Cuando hablamos de razón, en este caso, nos referimos principalmente a la actitud, o a la forma que tiene el evaluador de entender la realidad a observar (puede ser un programa, un proyecto, una organización, una iniciativa). Miremos brevemente entonces en qué consiste cada una de las razones mencionadas.

La razón técnica se refiere, principalmente, al proceso mediante el cual el evaluador observa la realidad bajo la percepción o la suposición que la realidad observada es un objeto. En este caso la metodología utilizada por el evaluador se adecúa, en términos de lenguaje y de orden lógico, a una realidad que carece de intencionalidad. Es el método utilizado por las ciencias exactas. Un físico, por ejemplo, no se pregunta por la intencionalidad de una partícula. Tampoco se pregunta sobre la libertad de los objetos que estudia. Esta racionalidad se ve reflejada en un evaluador cuando, por ejemplo, debe contar cuántas personas fueron capacitadas o cuánto fue el costo de los recursos utilizados para dicha capacitación. La medición es la base de este tipo de acercamiento. Para el evaluador su naturaleza y la naturaleza de lo evaluado no son similares. Es decir, él es un sujeto y la realidad es un objeto. En cuanto a la idea de Value for Money, la eficiencia, o la economía pertenecen al ámbito de la racionalidad técnica en cuánto permiten medir lo que se produce con el dinero invertido. La relación se resume entonces en yo-eso.

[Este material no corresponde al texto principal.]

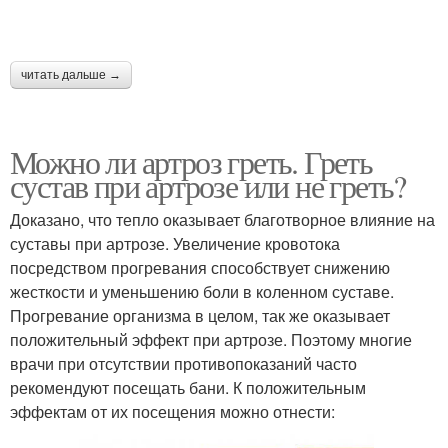
читать дальше →
Можно ли артроз греть. Греть
сустав при артрозе или не греть?
Доказано, что тепло оказывает благотворное влияние на
суставы при артрозе. Увеличение кровотока
посредством прогревания способствует снижению
жесткости и уменьшению боли в коленном суставе.
Прогревание организма в целом, так же оказывает
положительный эффект при артрозе. Поэтому многие
врачи при отсутствии противопоказаний часто
рекомендуют посещать бани. К положительным
эффектам от их посещения можно отнести:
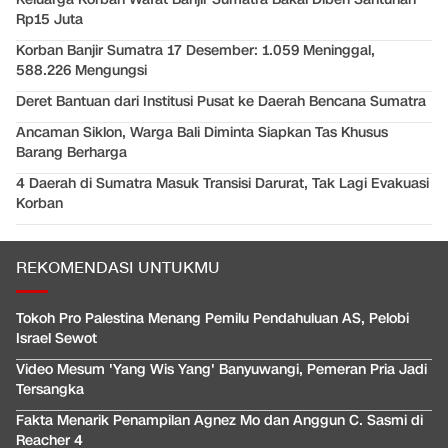
Rp15 Juta
Korban Banjir Sumatra 17 Desember: 1.059 Meninggal,
588.226 Mengungsi
Deret Bantuan dari Institusi Pusat ke Daerah Bencana Sumatra
Ancaman Siklon, Warga Bali Diminta Siapkan Tas Khusus
Barang Berharga
4 Daerah di Sumatra Masuk Transisi Darurat, Tak Lagi Evakuasi
Korban
REKOMENDASI UNTUKMU
Tokoh Pro Palestina Menang Pemilu Pendahuluan AS, Pelobi
Israel Sewot
Video Mesum 'Yang Wis Yang' Banyuwangi, Pemeran Pria Jadi
Tersangka
Fakta Menarik Penampilan Agnez Mo dan Anggun C. Sasmi di
Reacher 4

La razón estratégica: Esta racionalidad se pregunta por la adecuación de los medios a la finalidad determinada. El acercamiento a la realidad se complejiza en cuanto el evaluador observa que la realidad a abordar cuenta con sujetos, es decir con intencionalidades que deben ser tomadas en cuenta. Para el evaluador dichas intencionalidades estarán, en el caso de la razón estratégica, subordinadas a la consecución del objetivo planteado al inicio, lo cual es el caso de la efectividad de la acción. Aún cuando se entiende que el objeto cuenta con intencionalidad, esa intencionalidad se debe objetivizar para ser medida. Un ejemplo corriente es la pregunta del publicista que busca entender las intencionalidades de los consumidores para dirigirlas hacia la finalidad de consumo. En términos de desarrollo se observa cuando el programa creado por expertos busca cambiar las actitudes de los sujetos. La relación se resume en yo-él objetivado.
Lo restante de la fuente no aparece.